Figure 4a shows our convention for the plaquette-square occupation fractions appearing in the program. The nine square centers used in the 2D program take on integer coordinate values\(\left\{x_{i}\right\}=\left\{0,1,2,0,1,2,0,1,2\right\}\),\(\left\{y_{i}\right\}=\left\{0,0,0,1,1,1,2,2,2\right\}\), covariance coefficients \(\left\{x_{i}y_{i}\right\}=\)\(\left\{0,0,0,0,1,2,0,2,4\right\}\), and second moment coefficients\(\left\{x_{i}^{2}+y_{i}^{2}\right\}=\)\(\left\{0,1,4,1,2,5,4,5,8\right\}\). Solutions are reported using the convention:
\(\text{\ \ \ LP}_{2D}\left[{u\ }_{x}(t),{u\ }_{y}(t)\right]\ =\left\{minVAR,\left\{p\left[1\right],p\left[2\right],p\left[3\right],p\left[4\right],p\left[5\right],p\left[6\right],p\left[7\right],\left[8\right],p\left[9\right]\right\}\right\}\)(2a)

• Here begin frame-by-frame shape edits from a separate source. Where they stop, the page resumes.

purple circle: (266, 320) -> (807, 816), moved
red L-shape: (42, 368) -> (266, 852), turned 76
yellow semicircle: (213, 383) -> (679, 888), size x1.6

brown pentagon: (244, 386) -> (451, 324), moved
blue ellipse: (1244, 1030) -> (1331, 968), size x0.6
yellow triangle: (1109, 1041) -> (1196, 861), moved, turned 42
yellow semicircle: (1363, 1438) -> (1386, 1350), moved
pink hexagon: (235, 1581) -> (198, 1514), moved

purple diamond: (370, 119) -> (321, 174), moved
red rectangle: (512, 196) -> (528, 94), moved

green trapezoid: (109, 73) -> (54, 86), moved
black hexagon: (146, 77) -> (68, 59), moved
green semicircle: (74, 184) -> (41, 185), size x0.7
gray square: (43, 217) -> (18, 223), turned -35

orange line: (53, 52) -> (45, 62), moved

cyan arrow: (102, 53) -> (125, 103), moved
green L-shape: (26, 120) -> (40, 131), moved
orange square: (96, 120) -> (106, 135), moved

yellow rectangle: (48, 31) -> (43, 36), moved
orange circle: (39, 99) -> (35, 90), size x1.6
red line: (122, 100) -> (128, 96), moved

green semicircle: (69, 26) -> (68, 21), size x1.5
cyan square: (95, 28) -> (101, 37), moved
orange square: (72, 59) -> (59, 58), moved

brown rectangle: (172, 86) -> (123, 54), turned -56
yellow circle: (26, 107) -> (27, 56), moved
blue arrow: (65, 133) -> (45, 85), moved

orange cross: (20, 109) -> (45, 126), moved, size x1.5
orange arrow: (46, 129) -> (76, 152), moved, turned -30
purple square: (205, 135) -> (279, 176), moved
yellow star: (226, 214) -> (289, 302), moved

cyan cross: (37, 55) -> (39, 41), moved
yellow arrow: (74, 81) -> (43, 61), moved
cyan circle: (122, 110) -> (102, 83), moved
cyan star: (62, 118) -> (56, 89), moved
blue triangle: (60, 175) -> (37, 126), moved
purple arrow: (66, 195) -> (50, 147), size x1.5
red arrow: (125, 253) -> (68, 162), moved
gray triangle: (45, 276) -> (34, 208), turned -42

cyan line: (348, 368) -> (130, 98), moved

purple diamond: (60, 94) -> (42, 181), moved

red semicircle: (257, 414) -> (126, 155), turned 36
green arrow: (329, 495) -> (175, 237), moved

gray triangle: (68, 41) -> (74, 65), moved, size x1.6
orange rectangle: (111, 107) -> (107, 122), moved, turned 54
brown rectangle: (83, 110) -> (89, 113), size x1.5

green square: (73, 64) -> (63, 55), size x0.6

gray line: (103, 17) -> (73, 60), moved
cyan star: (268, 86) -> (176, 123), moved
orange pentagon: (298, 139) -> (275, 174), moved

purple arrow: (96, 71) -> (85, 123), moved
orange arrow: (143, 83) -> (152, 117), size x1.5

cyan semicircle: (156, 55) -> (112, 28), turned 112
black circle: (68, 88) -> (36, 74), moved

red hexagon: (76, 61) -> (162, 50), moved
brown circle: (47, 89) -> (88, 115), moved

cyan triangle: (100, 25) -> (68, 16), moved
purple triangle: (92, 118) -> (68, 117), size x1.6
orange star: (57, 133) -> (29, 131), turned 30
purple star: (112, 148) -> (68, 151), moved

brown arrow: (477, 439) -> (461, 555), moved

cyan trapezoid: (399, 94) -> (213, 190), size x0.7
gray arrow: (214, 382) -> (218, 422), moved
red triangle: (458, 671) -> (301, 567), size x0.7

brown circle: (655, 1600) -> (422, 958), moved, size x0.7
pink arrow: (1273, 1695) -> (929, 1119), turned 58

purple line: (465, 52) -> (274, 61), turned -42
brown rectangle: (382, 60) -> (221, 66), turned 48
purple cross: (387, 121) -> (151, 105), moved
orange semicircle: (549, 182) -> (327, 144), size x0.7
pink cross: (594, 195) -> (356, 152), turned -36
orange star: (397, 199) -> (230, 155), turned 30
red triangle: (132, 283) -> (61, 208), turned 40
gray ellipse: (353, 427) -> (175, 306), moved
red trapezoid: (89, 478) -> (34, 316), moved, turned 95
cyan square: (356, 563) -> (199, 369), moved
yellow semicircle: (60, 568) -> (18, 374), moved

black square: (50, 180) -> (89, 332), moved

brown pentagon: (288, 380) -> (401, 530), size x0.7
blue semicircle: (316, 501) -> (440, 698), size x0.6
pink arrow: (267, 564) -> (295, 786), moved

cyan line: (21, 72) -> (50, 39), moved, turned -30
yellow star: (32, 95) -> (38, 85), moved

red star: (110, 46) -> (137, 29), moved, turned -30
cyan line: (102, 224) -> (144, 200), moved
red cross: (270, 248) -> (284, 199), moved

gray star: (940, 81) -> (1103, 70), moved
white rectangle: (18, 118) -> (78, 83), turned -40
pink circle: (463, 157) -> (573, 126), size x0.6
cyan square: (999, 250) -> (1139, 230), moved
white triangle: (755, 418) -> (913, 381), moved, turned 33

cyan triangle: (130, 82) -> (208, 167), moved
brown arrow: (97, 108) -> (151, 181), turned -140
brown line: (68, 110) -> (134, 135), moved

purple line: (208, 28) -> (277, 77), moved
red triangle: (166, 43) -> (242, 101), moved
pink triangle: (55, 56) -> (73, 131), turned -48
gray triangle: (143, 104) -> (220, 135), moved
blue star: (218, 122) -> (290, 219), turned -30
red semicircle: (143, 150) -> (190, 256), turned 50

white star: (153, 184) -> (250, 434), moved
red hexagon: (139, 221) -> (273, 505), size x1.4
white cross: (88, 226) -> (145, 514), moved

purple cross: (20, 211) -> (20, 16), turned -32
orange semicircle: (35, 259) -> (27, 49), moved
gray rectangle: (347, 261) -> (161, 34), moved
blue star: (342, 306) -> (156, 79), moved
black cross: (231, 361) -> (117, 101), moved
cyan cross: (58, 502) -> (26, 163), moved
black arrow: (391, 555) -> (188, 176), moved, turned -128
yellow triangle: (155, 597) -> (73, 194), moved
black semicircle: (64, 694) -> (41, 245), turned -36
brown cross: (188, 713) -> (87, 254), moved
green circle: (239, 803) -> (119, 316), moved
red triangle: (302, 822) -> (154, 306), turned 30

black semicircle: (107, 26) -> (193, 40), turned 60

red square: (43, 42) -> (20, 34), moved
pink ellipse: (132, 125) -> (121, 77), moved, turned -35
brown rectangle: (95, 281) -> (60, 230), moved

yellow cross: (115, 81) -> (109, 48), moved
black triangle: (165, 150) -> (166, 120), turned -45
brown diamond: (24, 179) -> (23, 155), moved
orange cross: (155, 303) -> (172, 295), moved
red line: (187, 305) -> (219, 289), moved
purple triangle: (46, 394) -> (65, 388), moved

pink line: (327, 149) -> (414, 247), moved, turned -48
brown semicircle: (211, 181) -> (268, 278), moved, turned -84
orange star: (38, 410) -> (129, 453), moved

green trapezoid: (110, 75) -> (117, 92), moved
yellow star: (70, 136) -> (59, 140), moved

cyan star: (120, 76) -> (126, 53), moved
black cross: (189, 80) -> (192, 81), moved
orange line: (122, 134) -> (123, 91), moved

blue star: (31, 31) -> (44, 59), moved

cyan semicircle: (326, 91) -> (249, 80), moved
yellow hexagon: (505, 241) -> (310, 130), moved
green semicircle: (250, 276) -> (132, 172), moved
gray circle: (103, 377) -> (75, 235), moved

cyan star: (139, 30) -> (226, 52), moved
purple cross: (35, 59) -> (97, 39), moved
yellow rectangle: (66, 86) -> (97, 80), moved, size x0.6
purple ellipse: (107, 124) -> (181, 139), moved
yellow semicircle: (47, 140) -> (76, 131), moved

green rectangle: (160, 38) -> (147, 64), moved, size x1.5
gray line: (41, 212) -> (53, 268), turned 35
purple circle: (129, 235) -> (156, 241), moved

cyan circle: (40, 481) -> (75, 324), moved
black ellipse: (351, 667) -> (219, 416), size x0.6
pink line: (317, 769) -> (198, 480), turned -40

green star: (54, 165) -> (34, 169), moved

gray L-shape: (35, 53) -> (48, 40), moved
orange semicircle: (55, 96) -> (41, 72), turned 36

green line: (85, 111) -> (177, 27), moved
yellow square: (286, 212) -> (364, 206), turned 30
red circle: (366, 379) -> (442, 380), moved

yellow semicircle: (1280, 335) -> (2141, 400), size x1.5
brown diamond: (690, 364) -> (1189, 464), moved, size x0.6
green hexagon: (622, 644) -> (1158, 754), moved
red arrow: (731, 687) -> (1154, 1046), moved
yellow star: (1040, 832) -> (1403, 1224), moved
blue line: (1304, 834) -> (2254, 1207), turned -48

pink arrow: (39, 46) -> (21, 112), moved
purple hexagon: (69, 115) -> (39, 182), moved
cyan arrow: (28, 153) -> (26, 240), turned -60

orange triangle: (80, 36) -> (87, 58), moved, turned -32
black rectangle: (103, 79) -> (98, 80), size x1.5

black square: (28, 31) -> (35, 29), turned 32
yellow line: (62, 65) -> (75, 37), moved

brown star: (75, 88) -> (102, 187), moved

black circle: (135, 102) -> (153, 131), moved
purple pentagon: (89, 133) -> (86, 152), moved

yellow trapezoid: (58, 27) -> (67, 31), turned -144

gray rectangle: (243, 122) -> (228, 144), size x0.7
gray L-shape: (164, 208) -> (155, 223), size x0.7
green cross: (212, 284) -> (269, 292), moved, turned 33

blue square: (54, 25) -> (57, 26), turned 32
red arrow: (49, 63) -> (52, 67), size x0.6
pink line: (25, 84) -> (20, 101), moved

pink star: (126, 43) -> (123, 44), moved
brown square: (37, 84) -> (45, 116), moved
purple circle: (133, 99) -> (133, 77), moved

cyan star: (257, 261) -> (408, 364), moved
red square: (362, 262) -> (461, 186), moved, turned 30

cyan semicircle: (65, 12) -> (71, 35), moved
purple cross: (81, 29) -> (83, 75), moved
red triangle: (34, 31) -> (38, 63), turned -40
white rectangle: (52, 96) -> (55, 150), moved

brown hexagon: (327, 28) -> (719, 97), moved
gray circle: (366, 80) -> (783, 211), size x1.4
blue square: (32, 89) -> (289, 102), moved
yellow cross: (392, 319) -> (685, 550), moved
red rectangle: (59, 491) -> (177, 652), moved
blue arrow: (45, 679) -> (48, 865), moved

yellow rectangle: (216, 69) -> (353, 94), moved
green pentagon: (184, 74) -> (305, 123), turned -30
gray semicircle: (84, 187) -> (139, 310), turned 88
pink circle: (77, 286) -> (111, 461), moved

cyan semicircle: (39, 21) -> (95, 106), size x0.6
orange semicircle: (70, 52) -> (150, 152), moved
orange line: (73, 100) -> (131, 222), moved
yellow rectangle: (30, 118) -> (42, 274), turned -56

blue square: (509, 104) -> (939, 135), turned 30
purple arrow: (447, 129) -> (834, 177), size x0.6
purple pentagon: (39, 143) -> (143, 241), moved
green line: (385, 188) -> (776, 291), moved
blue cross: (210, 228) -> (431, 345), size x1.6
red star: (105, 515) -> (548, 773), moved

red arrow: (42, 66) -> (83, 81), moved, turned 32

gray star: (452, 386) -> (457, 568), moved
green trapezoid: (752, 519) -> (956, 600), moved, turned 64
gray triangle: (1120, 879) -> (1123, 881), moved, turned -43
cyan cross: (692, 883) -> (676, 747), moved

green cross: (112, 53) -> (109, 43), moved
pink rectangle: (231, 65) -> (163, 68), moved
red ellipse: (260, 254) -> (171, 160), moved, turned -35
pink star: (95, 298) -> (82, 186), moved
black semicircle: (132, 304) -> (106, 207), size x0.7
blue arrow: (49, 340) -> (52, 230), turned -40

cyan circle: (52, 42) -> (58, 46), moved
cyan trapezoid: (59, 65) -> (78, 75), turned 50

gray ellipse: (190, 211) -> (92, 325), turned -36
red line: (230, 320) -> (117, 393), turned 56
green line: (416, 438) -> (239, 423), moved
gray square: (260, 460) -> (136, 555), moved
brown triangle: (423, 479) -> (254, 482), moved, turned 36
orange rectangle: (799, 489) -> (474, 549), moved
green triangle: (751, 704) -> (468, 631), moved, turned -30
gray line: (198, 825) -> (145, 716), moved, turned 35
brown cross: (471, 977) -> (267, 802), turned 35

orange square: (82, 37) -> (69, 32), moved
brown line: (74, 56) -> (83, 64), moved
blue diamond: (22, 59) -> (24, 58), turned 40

where minVAR is the sought for minimum variance and p[1] thru p[9] are the minVAR grid occupation numbers normalized to unity.
Figure 4b illustrates a specific solution. The lower right corner cells of the plaquette, (cells 2,3,5 and 6) contain minVAR’s Eulerian representation of the selected point, coordinates of which are indicated by the red marker, along a hypothetical wind trajectory (red curve). Grid occupation numbers are illustrated using the grayscale of Fig. 1 with numerical values given in Eq. 2b. Cell 3, with p[3] = 0.014, appears empty in grayscale as its value is below the shading threshold. The trajectory is representative of one that might be input to the advection routine from a separate computational fluid dynamics code or meteorological model. Using coordinates of the selected point as an example,\({x=u\ }_{x}(t)\ =\ 1.07292,\ {\ y=u\ }_{y}(t)\ =\ 0.808117,\)the solution from Table 2 is:
\begin{equation} \text{LP}_{2D}\left[x,\ y\right]=\text{LP}_{2D}\left[1.07292,\ 0.808117\right]\ =\nonumber \\ \end{equation}
\(\ \ \ \ \ \ \ \ \ \{0.222667,\ \{0,\ 0.177891,\ 0.0139921,\ \ 0,\ 0.749189,\ 0.0589279,\ 0,\ 0,\ 0\}\}\). (2b)
The \(p[i]\)’s listed in 2b, satisfy the four equality and nine inequality constraints of Table 2, as do many other solutions. What makes this solution unique is that it also minimizes the cost function to give the minimum possible variance representation of the test point’s location on the grid. The centroid, or center of mass of the spread, matches the arguments of the LP, its minVar variance (0.222663) is consistent with the \(p[i]\) values listed in 2b. While a single point by itself has no intrinsic variance, its Eulerian representation does. Section 4 generalizes this idea from single points to clouds of points having physical variance added to but separable from minVAR.